Eugene Maurice Orowitz also known as Michael Landon was born on October 31, 1936, in New York City. He was an American actor and director. He was born into a Jewish-Catholic family and grew up in a neighborhood where most people were Protestant. At home and at school, he had to deal with his own problems. 

He got into the Warner Bros. acting school and made his first appearance on screen in 1955 in an episode of the comedy-western show "Luke and the Tenderfoot." Some of his most famous roles were as Little Joe Cartwright on "Bonanza" from 1959 to 1973, Charles Ingalls on "Little House on the Prairie" from 1974 to 1982, and Jonathan Smith on "Highway to Heaven" from 1984 to 1989. Let's raise a glass in his honor. 


Eugene Maurice Orowitz was born in New York City on October 31, 1936. This is where Michael Landon was born. His parents are Peggy (née O'Neill) and Eli Maurice Orowitz. His mother had emotional problems, so he had a hard time growing up. She tried to kill herself once, but he was able to stop her. The tragedy made him feel bad for a long time, though. He went to Collingswood High School and was a good enough javelin thrower to get a sports scholarship to the University of Southern California. However, a torn ligament in his knee during his freshman year cut short his athletic career. 

Before he started acting, Orowitz chose the name "Michael Landon" from a phone book to be his stage name. After making his first appearance in "The Boston Kid," an episode of the TV show Luke and the Tenderfoot, he had a number of small roles. He had several roles in "The Adventures of Jim Bowie" (1956). In 1957, he was in the scary movie "I Was a Teenage Werewolf." Then, he was in the movies "Maracaibo," "High School Confidential," and "The Legend of Tom Dooley," all of which came out in 1958. (1959). He was cast as "Little Joe Cartwright" on "Bonanza" when he was 22 years old. Even though this was Orowitz's first big TV show, he held his own against Lorne Greene and Dan Blocker, who have been in the business for a long time. 

He was by far the most liked person in the cast. Later, his fame helped him renegotiate his contract with the show's producers, so he could write and direct many episodes. In 1957, his first song, "Gimme a Little Kiss (Will "Ya" Huh)/"Be Patient With Me," was released by Candlelight Records.
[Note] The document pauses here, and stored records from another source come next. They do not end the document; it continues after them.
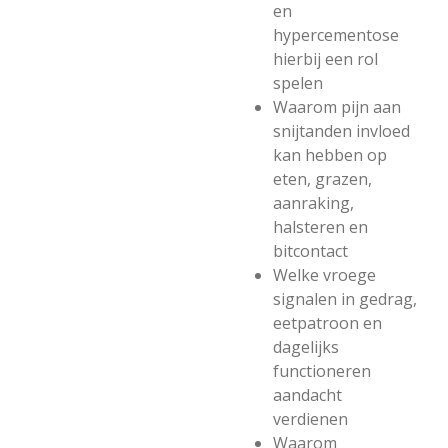
en
hypercementose
hierbij een rol
spelen
Waarom pijn aan
snijtanden invloed
kan hebben op
eten, grazen,
aanraking,
halsteren en
bitcontact
Welke vroege
signalen in gedrag,
eetpatroon en
dagelijks
functioneren
aandacht
verdienen
Waarom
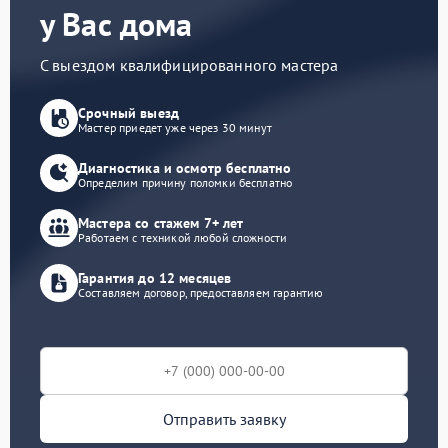
у Вас дома
С выездом квалифицированного мастера
Срочный выезд
Мастер приедет уже через 30 минут
Диагностика и осмотр бесплатно
Определим причину поломки бесплатно
Мастера со стажем 7+ лет
Работаем с техникой любой сложности
Гарантия до 12 месяцев
Составляем договор, предоставляем гарантию
Отправить заявку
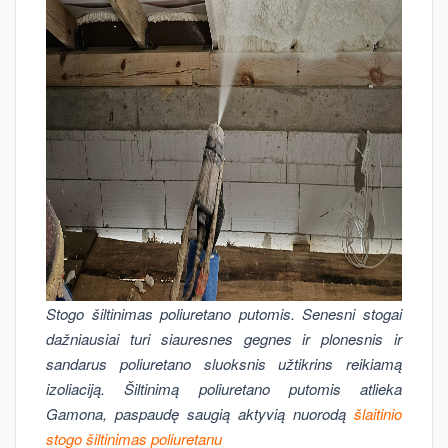
Stogo šiltinimas poliuretano putomis. Senesni stogai
dažniausiai turi siauresnes gegnes ir plonesnis ir
sandarus poliuretano sluoksnis užtikrins reikiamą
izoliaciją. Šiltinimą poliuretano putomis atlieka
Gamona, paspaudę saugią aktyvią nuorodą
šlaitinio
stogo šiltinimas poliuretanu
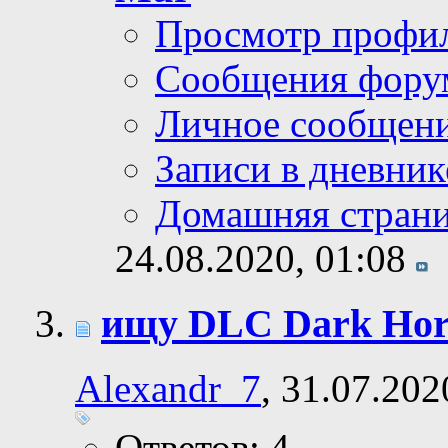
Просмотр профи
Сообщения фору
Личное сообщен
Записи в дневник
Домашняя стран
24.08.2020,
01:08
ищу DLC Dark Horr
Alexandr_7
, 31.07.202
Ответов: 4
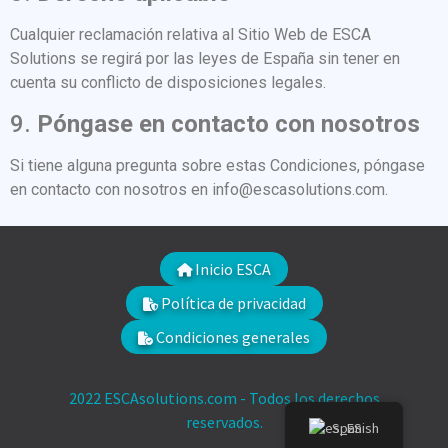
Cualquier reclamación relativa al Sitio Web de ESCA
Solutions se regirá por las leyes de España sin tener en
cuenta su conflicto de disposiciones legales.
9.
Póngase en contacto con nosotros
Si tiene alguna pregunta sobre estas Condiciones, póngase
en contacto con nosotros en info@escasolutions.com.
Inicio ESCA
Política de privacidad
Condiciones generales
2022 ESCAsolutions.com - Todos los derechos
reservados.
Spanish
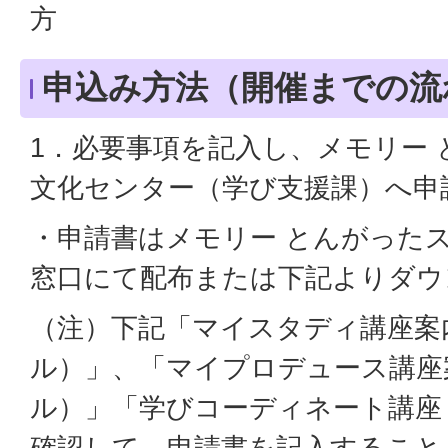
方
申込み方法（開催までの流
1．必要事項を記入し、メモリー
文化センター（学び支援課）へ申
・申請書はメモリー とんがった
窓口にて配布または下記よりダウ
（注）下記「マイスタディ講座案
ル）」、「マイプロデュース講座
ル）」「学びコーディネート講座
確認して、申請書を記入すること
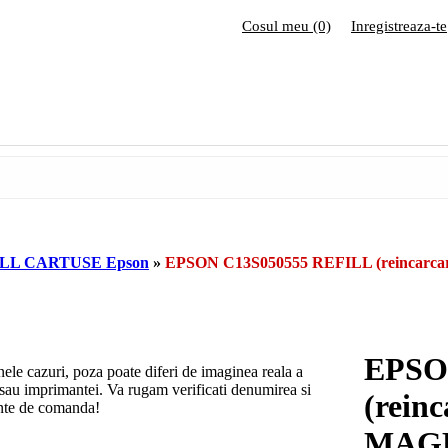
Cosul meu (0)
Inregistreaza-te
LL CARTUSE Epson
»
EPSON C13S050555 REFILL (reinca
EPSO
nele cazuri, poza poate diferi de imaginea reala a
 sau imprimantei. Va rugam verificati denumirea si
(rein
inte de comanda!
MAG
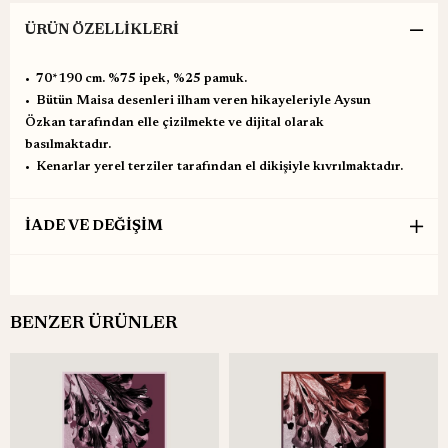
ÜRÜN ÖZELLIKLERI
•⁠ ⁠70*190 cm. %75 ipek, %25 pamuk.
•⁠ ⁠Bütün Maisa desenleri ilham veren hikayeleriyle Aysun
Özkan tarafından elle çizilmekte ve dijital olarak
basılmaktadır.
•⁠ ⁠Kenarlar yerel terziler tarafından el dikişiyle kıvrılmaktadır.
İADE VE DEĞİŞİM
BENZER ÜRÜNLER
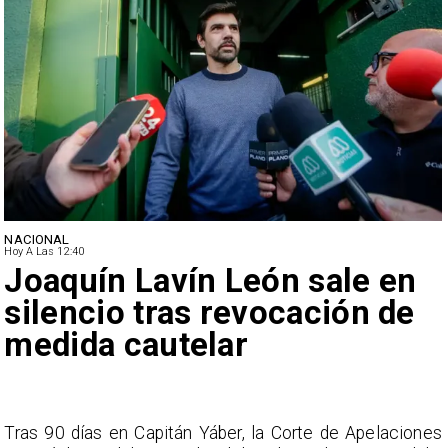
NACIONAL
Hoy A Las 12:40
Joaquín Lavín León sale en
silencio tras revocación de
medida cautelar
s
Tras 90 días en Capitán Yáber, la Corte de Apelaciones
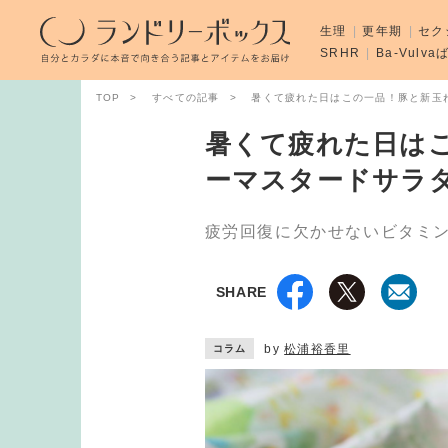
生理
更年期
セク
SRHR
Ba-Vulv
TOP
すべての記事
暑くて疲れた日はこの一品！豚と新玉
暑くて疲れた日は
ーマスタードサラ
疲労回復に欠かせないビタミン
SHARE
by
松浦裕香里
コラム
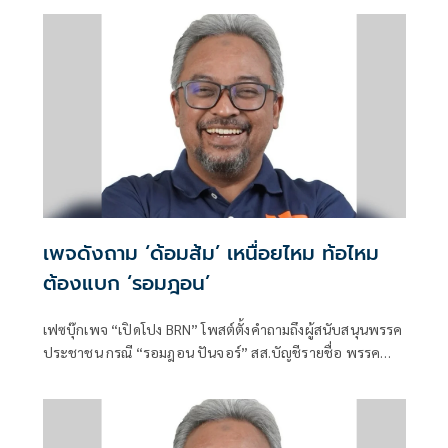
เพจดังถาม ‘ด้อมส้ม’ เหนื่อยไหม ท้อไหม
ต้องแบก ‘รอมฎอน’
เฟซบุ๊กเพจ “เปิดโปง BRN” โพสต์ตั้งคำถามถึงผู้สนับสนุนพรรค
ประชาชน กรณี “รอมฎอน ปันจอร์” สส.บัญชีรายชื่อ พรรค
ประชาชน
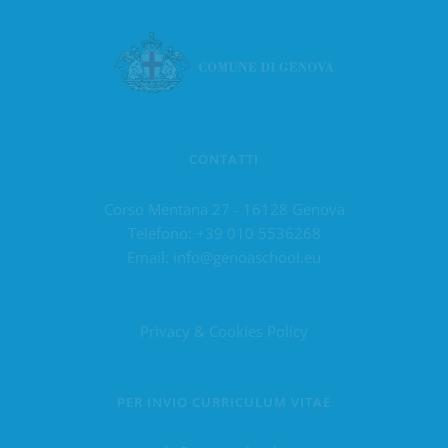
CONTATTI
Corso Mentana 27 - 16128 Genova
Telefono:
+39 010 5536268
Email:
info@genoaschool.eu
Privacy & Cookies Policy
PER INVIO CURRICULUM VITAE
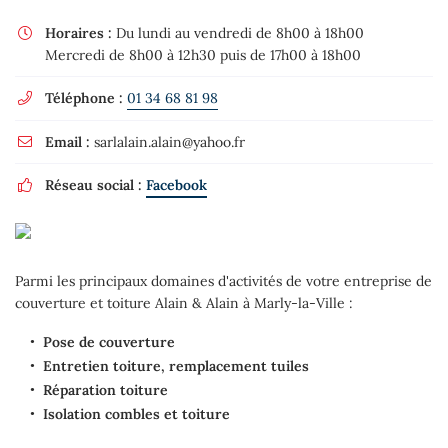
Horaires :
Du lundi au vendredi de 8h00 à 18h00

Mercredi de 8h00 à 12h30 puis de 17h00 à 18h00
Téléphone :
01 34 68 81 98

Email :
sarlalain.alain@yahoo.fr

Réseau social :
Facebook

Parmi les principaux domaines d'activités de votre entreprise de
couverture et toiture Alain & Alain à Marly-la-Ville :
Pose de couverture
Entretien toiture, remplacement tuiles
Réparation toiture
Isolation combles et toiture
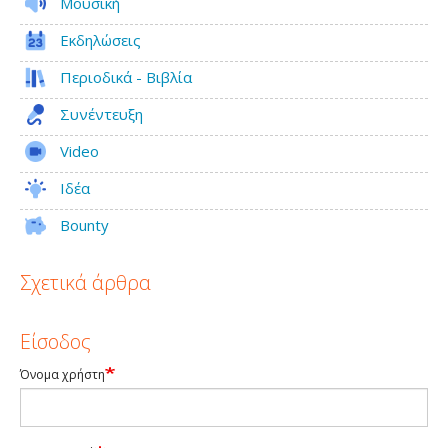
Μουσική
Εκδηλώσεις
Περιοδικά - Βιβλία
Συνέντευξη
Video
Ιδέα
Bounty
Σχετικά άρθρα
Είσοδος
Όνομα χρήστη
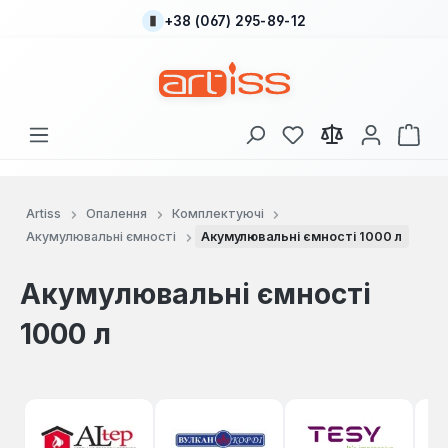
+38 (067) 295-89-12
Перейти до основного вмісту
У вас є 0 у списку
Кош
Artiss
Опалення
Комплектуючі
Акумулювальні ємності
Акумулювальні ємності 1000 л
Акумулювальні ємності
1000 л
In 1964, he sang "Linda Is Lonesome/Without You" for the TV show "Bonanza." In the 1970 movie "Swing Out, Sweet Land," he was in it with John Wayne and Lucille Ball. After that, he worked on the short-lived romantic anthology series "Love Story" as a writer and director (1973). Orowitz's most recent work was a TV drama called "Us." He wrote, directed, and acted in it. On September 20, 1991, CBS showed the movie for the first time after its star had died. 

Landon had three marriages. He got married to Dodie Levy-Fraser from 1956 to 1962, Marjorie Lynn Noe from 1963 to 1982, and Cindy Clerico in 1982. (1983–till death). If you count the children he adopted, he had a total of nine children from all of his marriages and births. Orowitz died on July 1, 1991, at his home in Malibu, California. He was 54 years old and had pancreatic cancer.